[Records from a dataset]
_ _ _ _ _ _ _

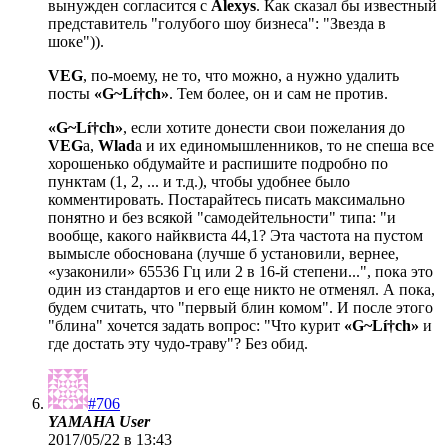
вынужден согласится с
Alexys
. Как сказал бы известный
представитель "голубого шоу бизнеса": "Звезда в
шоке")).
VEG
, по-моему, не то, что можно, а нужно удалить
посты
«G~Lí†ch»
. Тем более, он и сам не против.
«G~Lí†ch»
, если хотите донести свои пожелания до
VEG
а,
Wlad
а и их единомышленников, то не спеша все
хорошенько обдумайте и распишите подробно по
пунктам (1, 2, ... и т.д.), чтобы удобнее было
комментировать. Постарайтесь писать максимально
понятно и без всякой "самодейтельности" типа: "и
вообще, какого найквиста 44,1? Эта частота на пустом
вымысле обоснована (лучше б установили, вернее,
«узаконили» 65536 Гц или 2 в 16-й степени...", пока это
один из стандартов и его еще никто не отменял. А пока,
будем считать, что "первый блин комом". И после этого
"блина" хочется задать вопрос: "Что курит
«G~Lí†ch»
и
где достать эту чудо-траву"? Без обид.
#706
YAMAHA User
2017/05/22 в 13:43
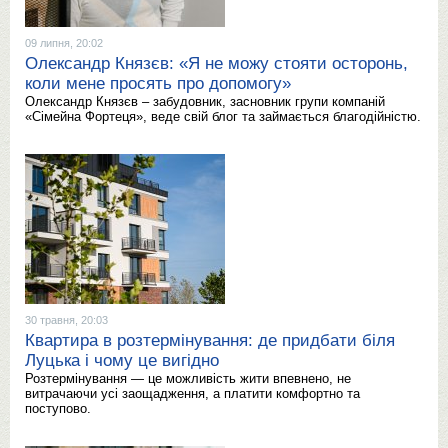
09 липня, 20:02
Олександр Князєв: «Я не можу стояти осторонь,
коли мене просять про допомогу»
Олександр Князєв – забудовник, засновник групи компаній
«Сімейна Фортеця», веде свій блог та займається благодійністю.
30 травня, 20:03
Квартира в розтермінування: де придбати біля
Луцька і чому це вигідно
Розтермінування — це можливість жити впевнено, не
витрачаючи усі заощадження, а платити комфортно та
поступово.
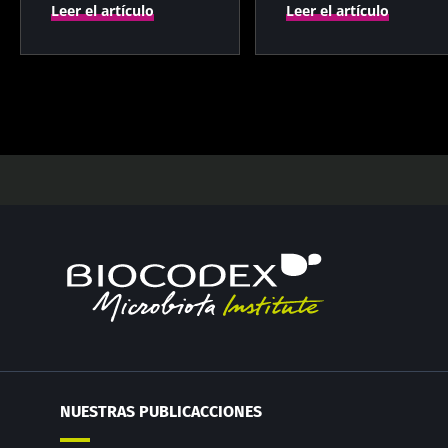
Leer el artículo
Leer el artículo
NUESTRAS PUBLICACCIONES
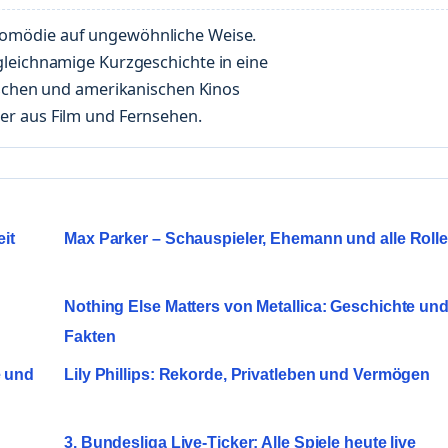
Komödie auf ungewöhnliche Weise.
gleichnamige Kurzgeschichte in eine
tschen und amerikanischen Kinos
er aus Film und Fernsehen.
eit
Max Parker – Schauspieler, Ehemann und alle Roll
Nothing Else Matters von Metallica: Geschichte un
Fakten
e und
Lily Phillips: Rekorde, Privatleben und Vermögen
3. Bundesliga Live-Ticker: Alle Spiele heute live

_ _ _ _ _ _ _

**Your goal:**
Gather each line from the entries above that includes the word "Князєв".

**Result of the exercise:**
Олександр Князєв: «Я не можу стояти осторонь,
Олександр Князєв – забудовник, засновник групи компаній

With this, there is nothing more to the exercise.